2) After Gog’s defeat, the Gentile (non-Jewish) nations will come to know God. Isaiah 11:9 mentions that after the return of Christ the whole world will be filled with the knowledge of God (see also Psalm 22:27). Isaiah (60:14) also says that at this time Israel’s enemies will repent and worship the Lord. Ezekiel 38:23 and 39:6-7 say that the nations, after Gog’s defeat, will know that God is Lord. If the entire world knows the Lord after Gog’s demise, then how can the Antichrist come after Gog?
3) Ezekiel 39:25-28 says that God will deliver the Jewish people and bring every Jew back from captivity with the demise of Gog. Block says in relationship to this: “Indeed, [God’s] commitment to his people is so complete and so precise that not a single one of them will be left out there among the nations.” Yet, Zechariah 14:2 specifically says that the Jews will become captives when Israel is invaded by the Antichrist. If the Antichrist comes after Gog, then God delivers his people just so they can become captives once again in just a few short years. He is in essence wrong in saying that he bring them back to Israel to keep them there forever.
4) According to Zechariah 12:9-11 God will destroy all the nations that come against Jerusalem (Armageddon). At this time God will pour out his Spirit on Israel. Interestingly, Ezekiel 39:29 specifically says that after the defeat of Gog, God will pour out his spirit on Israel. Sounds like the same event. As a result, Israel will know the Lord.
5) Joel Richardson makes an interesting argument that Jesus will be present when Gog is defeated. This is according to Ezekiel 38:19-20. God says that everyone will “quake at my presence.” The Hebrew word used for presence is panim. I will quote Richardson: “Panim is a reference to the actual face or presence of a person. When God says that the people of the earth will quake at his panim, He is saying that they will be terrified because of His actual presence.”
In the Old Testament, panim is used to refer to the presence of God. Genesis 32:30 says, “So Jacob called the name of the place Peniel, saying ‘For I have seen God face to face, and yet my life has been delivered.” Panim is used for “face” both times in this passage. Richardson also says something very important concerning the presence of God:
“It is also interesting to note that in place of the Hebrew panim, the Septuagint [the Greek translation of the Old Testament] used the Greek word prosopon. Prosopon is one of two words commonly used in the New Testament to refer to actual presence. The other word is parousia, which is commonly associated with the Second Coming [of Christ]. Between parousia and prosopon, prosopon is the more powerful term. Parousia implies coming, but prosopon implies actual face-to-face presence. As Jesus is coming on the clouds, this is His parousia, but once He has actually arrived, then the word prosopon is used. An excellent example of the New Testament usage of prosopon is a scene where the righteous are actually looking upon the face of God in the eternal city: “No longer will there be anything accursed, but the throne of God and of the Lamb will be in it, and his servants will worship him. They will see his face [prosopon], and his name will be on their foreheads” (Revelation 22:4).

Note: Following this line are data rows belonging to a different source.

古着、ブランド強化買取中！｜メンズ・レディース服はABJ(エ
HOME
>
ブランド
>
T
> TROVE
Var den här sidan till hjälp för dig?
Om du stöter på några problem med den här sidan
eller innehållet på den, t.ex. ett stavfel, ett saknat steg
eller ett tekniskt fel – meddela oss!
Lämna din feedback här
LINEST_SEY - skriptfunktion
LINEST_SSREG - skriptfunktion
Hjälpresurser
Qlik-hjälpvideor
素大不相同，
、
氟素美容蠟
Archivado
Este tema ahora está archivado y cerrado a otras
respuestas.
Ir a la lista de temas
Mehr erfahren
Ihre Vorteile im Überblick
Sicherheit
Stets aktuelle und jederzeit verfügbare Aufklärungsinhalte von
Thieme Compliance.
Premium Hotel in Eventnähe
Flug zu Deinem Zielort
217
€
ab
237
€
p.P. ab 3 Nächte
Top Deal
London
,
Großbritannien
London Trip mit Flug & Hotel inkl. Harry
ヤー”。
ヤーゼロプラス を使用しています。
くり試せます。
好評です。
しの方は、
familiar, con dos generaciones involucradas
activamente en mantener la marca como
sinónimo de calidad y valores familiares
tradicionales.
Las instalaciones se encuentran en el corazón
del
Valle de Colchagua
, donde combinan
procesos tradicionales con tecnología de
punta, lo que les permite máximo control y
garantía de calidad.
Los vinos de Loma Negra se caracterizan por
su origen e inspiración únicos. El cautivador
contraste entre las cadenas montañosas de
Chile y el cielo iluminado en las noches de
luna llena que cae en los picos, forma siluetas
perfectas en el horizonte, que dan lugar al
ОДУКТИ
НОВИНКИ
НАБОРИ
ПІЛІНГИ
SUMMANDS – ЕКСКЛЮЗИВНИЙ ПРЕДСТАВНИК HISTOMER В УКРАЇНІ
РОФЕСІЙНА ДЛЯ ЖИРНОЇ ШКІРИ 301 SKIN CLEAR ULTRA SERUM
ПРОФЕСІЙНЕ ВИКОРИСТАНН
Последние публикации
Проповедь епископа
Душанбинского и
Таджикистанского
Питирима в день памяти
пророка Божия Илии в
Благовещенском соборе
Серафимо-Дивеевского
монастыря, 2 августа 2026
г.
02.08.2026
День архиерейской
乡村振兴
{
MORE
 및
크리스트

6) Lastly, to go along with point number 6, Ezekiel 39:7 says that the Lord is the Holy One in Israel. This is the only time in the Bible that the phrase “the Holy One in Israel” is used. The phrase “the Holy One of Israel” is used numerous times, but the former phrase appears only here. Ezekiel seems to be making the specific point that God is actually in the land at the defeat of Gog. This is a clear picture of Christ’s return.
Overall, I believe that the arguments above do make it likely that Gog of Magog is the Antichrist. This is probably a very difficult idea to believe for many Christians. Gog is not a military ruler whom God will use to bring about the Antichrist. Gog is simply one of the many names in Scripture for the Antichrist.
Problems with Gog being the Antichrist
Naturally, all ideas have their criticisms. This is no different for the thesis being examined in this article. Below I will list these different criticisms and follow each one with a short discussion.
1) The armies of the Antichrist and Gog are destroyed in different places.
Ezekiel 38:21 says that God will summon a sword against Gog on the mountains, and 39:17 says that Gog’s army will be a sacrifice on those mountains of Israel. Yet, the battle of Armageddon is said to be at Jerusalem, and Megiddo, the city whom Armageddon is named for. The latter is on a plain in northern Israel, not specifically in the mountains.
I do not believe this is as strong of an argument as some think. Ezekiel 39:5 speaks of Gog falling in the open field. Also, “the mountains of Israel” is a synecdoche for the entire land of Israel. Richardson notes that “the mountains of Israel” is similar to the phrase “all across the fruited plains” as a reference to the entirety of the United States. The descriptions of the defeat of the armies of Gog and the Antichrist do not contradict each other.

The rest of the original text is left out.